Content starts

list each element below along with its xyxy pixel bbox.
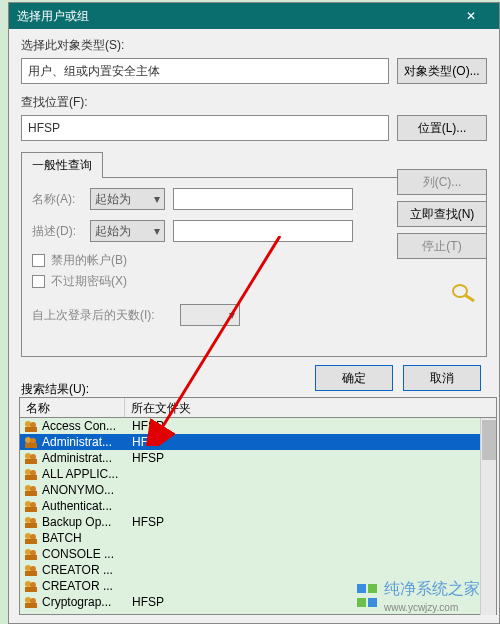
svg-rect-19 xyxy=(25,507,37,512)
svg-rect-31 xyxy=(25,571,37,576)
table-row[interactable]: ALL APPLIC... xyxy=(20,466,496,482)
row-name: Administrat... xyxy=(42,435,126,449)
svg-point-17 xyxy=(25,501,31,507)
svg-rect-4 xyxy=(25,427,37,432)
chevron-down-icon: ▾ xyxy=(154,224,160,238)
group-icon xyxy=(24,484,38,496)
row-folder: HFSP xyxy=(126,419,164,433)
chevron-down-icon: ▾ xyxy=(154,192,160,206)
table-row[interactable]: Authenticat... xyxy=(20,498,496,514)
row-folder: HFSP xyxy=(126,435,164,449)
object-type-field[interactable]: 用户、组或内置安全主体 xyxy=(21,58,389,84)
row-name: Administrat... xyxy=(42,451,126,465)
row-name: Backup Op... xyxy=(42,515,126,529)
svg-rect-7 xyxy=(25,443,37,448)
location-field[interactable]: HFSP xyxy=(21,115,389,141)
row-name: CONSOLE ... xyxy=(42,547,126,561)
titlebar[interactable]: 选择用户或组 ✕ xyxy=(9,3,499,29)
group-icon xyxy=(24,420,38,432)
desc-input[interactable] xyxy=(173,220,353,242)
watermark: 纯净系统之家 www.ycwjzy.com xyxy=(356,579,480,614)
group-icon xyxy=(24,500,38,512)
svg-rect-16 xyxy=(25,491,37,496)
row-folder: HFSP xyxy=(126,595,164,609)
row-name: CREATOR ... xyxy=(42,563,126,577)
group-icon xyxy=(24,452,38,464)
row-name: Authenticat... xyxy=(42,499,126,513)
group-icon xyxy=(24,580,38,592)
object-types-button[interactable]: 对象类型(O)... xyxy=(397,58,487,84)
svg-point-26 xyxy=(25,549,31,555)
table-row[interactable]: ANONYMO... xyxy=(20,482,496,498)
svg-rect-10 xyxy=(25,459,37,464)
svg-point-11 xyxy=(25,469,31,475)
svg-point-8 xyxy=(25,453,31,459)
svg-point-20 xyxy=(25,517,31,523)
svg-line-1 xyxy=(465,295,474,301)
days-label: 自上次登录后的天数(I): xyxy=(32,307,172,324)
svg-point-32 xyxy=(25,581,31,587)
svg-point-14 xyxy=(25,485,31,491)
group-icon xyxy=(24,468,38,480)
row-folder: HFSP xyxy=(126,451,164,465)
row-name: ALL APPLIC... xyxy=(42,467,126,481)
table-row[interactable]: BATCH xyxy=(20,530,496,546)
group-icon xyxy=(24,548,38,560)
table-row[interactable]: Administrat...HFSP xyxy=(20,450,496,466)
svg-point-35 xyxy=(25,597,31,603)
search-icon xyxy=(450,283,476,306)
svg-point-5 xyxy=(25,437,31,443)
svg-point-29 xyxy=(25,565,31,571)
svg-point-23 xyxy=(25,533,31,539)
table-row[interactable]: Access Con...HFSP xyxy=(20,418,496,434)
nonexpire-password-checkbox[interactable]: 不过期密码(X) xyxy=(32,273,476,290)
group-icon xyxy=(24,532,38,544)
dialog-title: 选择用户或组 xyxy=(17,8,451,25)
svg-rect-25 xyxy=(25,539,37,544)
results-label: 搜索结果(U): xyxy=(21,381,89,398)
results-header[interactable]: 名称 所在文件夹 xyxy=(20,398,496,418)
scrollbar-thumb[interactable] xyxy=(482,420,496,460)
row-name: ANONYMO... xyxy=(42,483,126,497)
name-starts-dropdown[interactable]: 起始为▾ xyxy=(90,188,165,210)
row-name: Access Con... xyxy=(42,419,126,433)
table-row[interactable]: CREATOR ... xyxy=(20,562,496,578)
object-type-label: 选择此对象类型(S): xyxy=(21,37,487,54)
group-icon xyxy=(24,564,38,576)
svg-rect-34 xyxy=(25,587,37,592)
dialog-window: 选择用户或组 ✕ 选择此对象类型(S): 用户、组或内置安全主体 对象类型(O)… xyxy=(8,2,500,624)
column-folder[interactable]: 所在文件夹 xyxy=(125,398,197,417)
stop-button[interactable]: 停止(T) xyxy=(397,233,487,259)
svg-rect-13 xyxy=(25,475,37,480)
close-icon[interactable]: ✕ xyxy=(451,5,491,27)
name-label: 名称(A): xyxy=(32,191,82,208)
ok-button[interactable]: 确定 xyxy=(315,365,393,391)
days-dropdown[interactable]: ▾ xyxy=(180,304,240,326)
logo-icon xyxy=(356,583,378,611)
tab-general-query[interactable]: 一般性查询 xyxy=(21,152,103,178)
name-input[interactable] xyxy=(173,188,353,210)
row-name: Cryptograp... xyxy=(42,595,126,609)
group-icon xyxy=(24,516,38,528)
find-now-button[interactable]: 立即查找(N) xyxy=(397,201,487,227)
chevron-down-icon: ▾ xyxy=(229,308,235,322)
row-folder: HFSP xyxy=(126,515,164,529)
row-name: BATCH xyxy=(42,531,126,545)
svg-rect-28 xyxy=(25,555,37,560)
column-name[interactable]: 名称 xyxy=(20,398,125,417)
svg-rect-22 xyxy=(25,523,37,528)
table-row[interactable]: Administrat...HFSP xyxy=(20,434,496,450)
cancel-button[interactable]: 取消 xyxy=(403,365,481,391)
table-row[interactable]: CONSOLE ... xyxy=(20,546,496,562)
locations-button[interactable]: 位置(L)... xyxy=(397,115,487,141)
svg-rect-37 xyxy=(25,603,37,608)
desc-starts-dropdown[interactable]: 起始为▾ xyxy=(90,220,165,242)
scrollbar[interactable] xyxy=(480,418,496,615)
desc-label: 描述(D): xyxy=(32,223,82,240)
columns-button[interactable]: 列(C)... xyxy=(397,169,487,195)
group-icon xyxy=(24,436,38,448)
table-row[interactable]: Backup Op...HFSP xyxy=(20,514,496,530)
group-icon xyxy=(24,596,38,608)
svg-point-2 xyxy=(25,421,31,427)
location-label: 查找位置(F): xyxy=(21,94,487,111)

Content ends

§ WORK TASK
Repeat the records exactly but leave out the images.

§ TASK RESULT
list each element below along with its xyxy pixel bbox.
svg-rect-19 xyxy=(25,507,37,512)
svg-rect-31 xyxy=(25,571,37,576)
table-row[interactable]: ALL APPLIC... xyxy=(20,466,496,482)
row-name: Administrat... xyxy=(42,435,126,449)
svg-point-17 xyxy=(25,501,31,507)
svg-rect-4 xyxy=(25,427,37,432)
chevron-down-icon: ▾ xyxy=(154,224,160,238)
group-icon xyxy=(24,484,38,496)
row-folder: HFSP xyxy=(126,419,164,433)
chevron-down-icon: ▾ xyxy=(154,192,160,206)
table-row[interactable]: Authenticat... xyxy=(20,498,496,514)
row-folder: HFSP xyxy=(126,435,164,449)
object-type-field[interactable]: 用户、组或内置安全主体 xyxy=(21,58,389,84)
row-name: Administrat... xyxy=(42,451,126,465)
row-name: Backup Op... xyxy=(42,515,126,529)
svg-rect-7 xyxy=(25,443,37,448)
location-field[interactable]: HFSP xyxy=(21,115,389,141)
row-name: CONSOLE ... xyxy=(42,547,126,561)
titlebar[interactable]: 选择用户或组 ✕ xyxy=(9,3,499,29)
group-icon xyxy=(24,420,38,432)
desc-input[interactable] xyxy=(173,220,353,242)
watermark: 纯净系统之家 www.ycwjzy.com xyxy=(356,579,480,614)
group-icon xyxy=(24,500,38,512)
svg-rect-16 xyxy=(25,491,37,496)
row-folder: HFSP xyxy=(126,595,164,609)
row-name: CREATOR ... xyxy=(42,563,126,577)
group-icon xyxy=(24,452,38,464)
row-name: Authenticat... xyxy=(42,499,126,513)
group-icon xyxy=(24,580,38,592)
object-types-button[interactable]: 对象类型(O)... xyxy=(397,58,487,84)
svg-point-26 xyxy=(25,549,31,555)
table-row[interactable]: ANONYMO... xyxy=(20,482,496,498)
svg-rect-10 xyxy=(25,459,37,464)
svg-point-11 xyxy=(25,469,31,475)
svg-point-8 xyxy=(25,453,31,459)
svg-point-20 xyxy=(25,517,31,523)
svg-line-1 xyxy=(465,295,474,301)
days-label: 自上次登录后的天数(I): xyxy=(32,307,172,324)
svg-point-32 xyxy=(25,581,31,587)
svg-point-14 xyxy=(25,485,31,491)
group-icon xyxy=(24,468,38,480)
row-folder: HFSP xyxy=(126,451,164,465)
row-name: ALL APPLIC... xyxy=(42,467,126,481)
table-row[interactable]: BATCH xyxy=(20,530,496,546)
group-icon xyxy=(24,548,38,560)
table-row[interactable]: Administrat...HFSP xyxy=(20,450,496,466)
svg-point-35 xyxy=(25,597,31,603)
search-icon xyxy=(450,283,476,306)
svg-point-5 xyxy=(25,437,31,443)
svg-point-29 xyxy=(25,565,31,571)
svg-point-23 xyxy=(25,533,31,539)
table-row[interactable]: Access Con...HFSP xyxy=(20,418,496,434)
nonexpire-password-checkbox[interactable]: 不过期密码(X) xyxy=(32,273,476,290)
group-icon xyxy=(24,532,38,544)
dialog-title: 选择用户或组 xyxy=(17,8,451,25)
svg-rect-25 xyxy=(25,539,37,544)
results-label: 搜索结果(U): xyxy=(21,381,89,398)
results-header[interactable]: 名称 所在文件夹 xyxy=(20,398,496,418)
scrollbar-thumb[interactable] xyxy=(482,420,496,460)
row-name: ANONYMO... xyxy=(42,483,126,497)
name-starts-dropdown[interactable]: 起始为▾ xyxy=(90,188,165,210)
row-name: Access Con... xyxy=(42,419,126,433)
table-row[interactable]: CREATOR ... xyxy=(20,562,496,578)
object-type-label: 选择此对象类型(S): xyxy=(21,37,487,54)
group-icon xyxy=(24,564,38,576)
svg-rect-34 xyxy=(25,587,37,592)
dialog-window: 选择用户或组 ✕ 选择此对象类型(S): 用户、组或内置安全主体 对象类型(O)… xyxy=(8,2,500,624)
column-folder[interactable]: 所在文件夹 xyxy=(125,398,197,417)
stop-button[interactable]: 停止(T) xyxy=(397,233,487,259)
svg-rect-13 xyxy=(25,475,37,480)
close-icon[interactable]: ✕ xyxy=(451,5,491,27)
name-label: 名称(A): xyxy=(32,191,82,208)
ok-button[interactable]: 确定 xyxy=(315,365,393,391)
days-dropdown[interactable]: ▾ xyxy=(180,304,240,326)
logo-icon xyxy=(356,583,378,611)
tab-general-query[interactable]: 一般性查询 xyxy=(21,152,103,178)
name-input[interactable] xyxy=(173,188,353,210)
row-name: Cryptograp... xyxy=(42,595,126,609)
group-icon xyxy=(24,516,38,528)
find-now-button[interactable]: 立即查找(N) xyxy=(397,201,487,227)
chevron-down-icon: ▾ xyxy=(229,308,235,322)
row-folder: HFSP xyxy=(126,515,164,529)
row-name: BATCH xyxy=(42,531,126,545)
svg-rect-28 xyxy=(25,555,37,560)
column-name[interactable]: 名称 xyxy=(20,398,125,417)
svg-rect-22 xyxy=(25,523,37,528)
table-row[interactable]: Administrat...HFSP xyxy=(20,434,496,450)
cancel-button[interactable]: 取消 xyxy=(403,365,481,391)
table-row[interactable]: CONSOLE ... xyxy=(20,546,496,562)
locations-button[interactable]: 位置(L)... xyxy=(397,115,487,141)
svg-rect-37 xyxy=(25,603,37,608)
desc-starts-dropdown[interactable]: 起始为▾ xyxy=(90,220,165,242)
scrollbar[interactable] xyxy=(480,418,496,615)
desc-label: 描述(D): xyxy=(32,223,82,240)
columns-button[interactable]: 列(C)... xyxy=(397,169,487,195)
group-icon xyxy=(24,436,38,448)
table-row[interactable]: Backup Op...HFSP xyxy=(20,514,496,530)
group-icon xyxy=(24,596,38,608)
svg-point-2 xyxy=(25,421,31,427)
location-label: 查找位置(F): xyxy=(21,94,487,111)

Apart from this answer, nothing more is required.